9/16/2011 5:16 PM ET|
Double-dip retirees get jobless pay
Who knows how many Americans have been pushed into retirement by layoffs? As the US economy struggles, the government is supplying some with 2 income streams.
Can you be unemployed and retired . . . and collect benefits for being both?
One New York woman who was laid off in 2009 after a 40-year career in philanthropy filed for unemployment while continuing to look for a new job. A year later, at age 65 and jobless, she applied for Social Security retirement benefits. She now collects both a monthly Social Security check and weekly unemployment benefits totaling nearly $3,000 a month, as well as a pension she earned during her career.
With the nation's fragile economy leaving millions of older workers unemployed, growing numbers of these Americans are double dipping -- collecting unemployment insurance benefits, which extend for 99 weeks, and Social Security benefits.
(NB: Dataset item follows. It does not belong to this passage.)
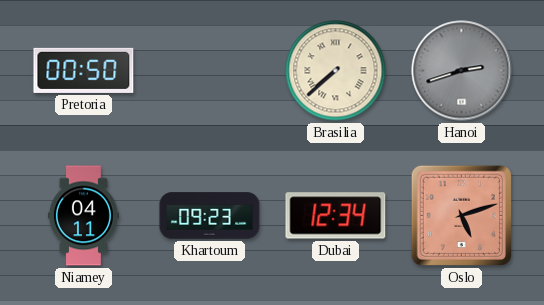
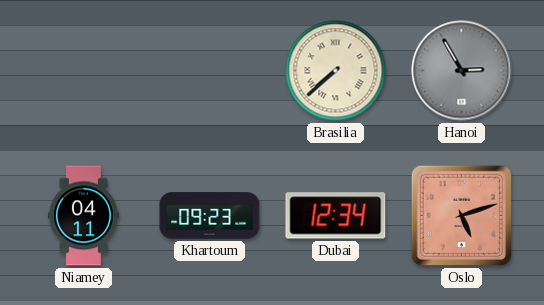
Pretoria: 00:50 -> none
Hanoi: 2:42 -> 2:55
Or, in the case of government workers, collecting unemployment benefits and state, local or federal pensions. Double-dipping is not illegal. And many would feel like suckers if they didn't take advantage of all the benefits that are available to them through the federal and state governments. But, is this any way to run a country at a time of fiscal crisis?
As long-term unemployment sets records -- 6.2 million out of work for at least 27 weeks and 2 million jobless for more than 99 weeks -- the line between unemployment and retirement is blurring. About 2.1 million of the nation's 14 million unemployed are 55 or older, although this probably underestimates the number who have retired due to joblessness. Some are so desperate for income that they are turning to multiple benefit streams just to make ends meet. Others are simply taking advantage of cashing in on the extended unemployment benefits. But the generous length of unemployment benefits may actually have backfired by extending joblessness, not just benefits, and ultimately fueling the so-called "jobless recovery."
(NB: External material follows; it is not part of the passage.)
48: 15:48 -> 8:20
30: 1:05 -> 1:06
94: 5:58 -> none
"There is no conflict between collecting a Social Security pension benefit and unemployment compensation at the same time, as long as each agency is apprised of the income received from the other," says James Cushing, a Pennsylvania lawyer specializing in unemployment compensation. A little more than half of the 14 million Americans officially counted as unemployed collect UI benefits, and about one-tenth of these are eligible for Social Security retirement benefits, according to the Bureau of Labor Statistics. The federal-state UI program administered by the states, paid out more than $160 billion last year.
The ease of electronic filing for unemployment benefits has changed the game. Are people really looking for work when they click once on Monster.com to see if there's a job in their area of expertise? Although the software does ask whether one is receiving private pension income, the long lag time for agencies to cross-check applicants' income makes it possible for unemployed, retired Americans to draw significant benefits that may actually be a disincentive to finding work. Still, most of the UI system's estimated $17 billion in annual fraud instead results from people who are working and claiming benefits.
|Why working doesn't pay|
|Ages 62-65||Working vs. UI and Social Security|
|Weekly income||Salary: $1,000|
|Less forgone benefits||$750 (Average $450 a week for unemployment, $1,200 per month for Social Security|
|Less extra taxes||$114 ($76.50 in SS on $1,000, plus 15% of the extra $250 per week, or $37.50)|
|Incremental net income from working||$136 ($1,000 minus $750 minus $114)|
|Effective tax rate on working||86.4% (The sum of incremental taxes and lost benefits)|
Assumptions: The individual is a middle manager making $1,000 per week. Unemployment benefits are based on an individual working for 35 years or longer, earning between $50,000 and $75,000.
The entitlement seduction
Americans typically turn to government benefits as their first recourse when times are tough. For example, many unemployed workers who exhaust their UI benefits file for disability. In fact, the number of beneficiaries of Social Security Disability Insurance has risen by 67% since 2000, even though the workforce has grown by only 10%. People diagnosed with osteoarthritis, one of the most common conditions among people 55 and over, can probably get away with claiming disability even though they're perfectly capable of walking, typing and handling most nonphysical jobs.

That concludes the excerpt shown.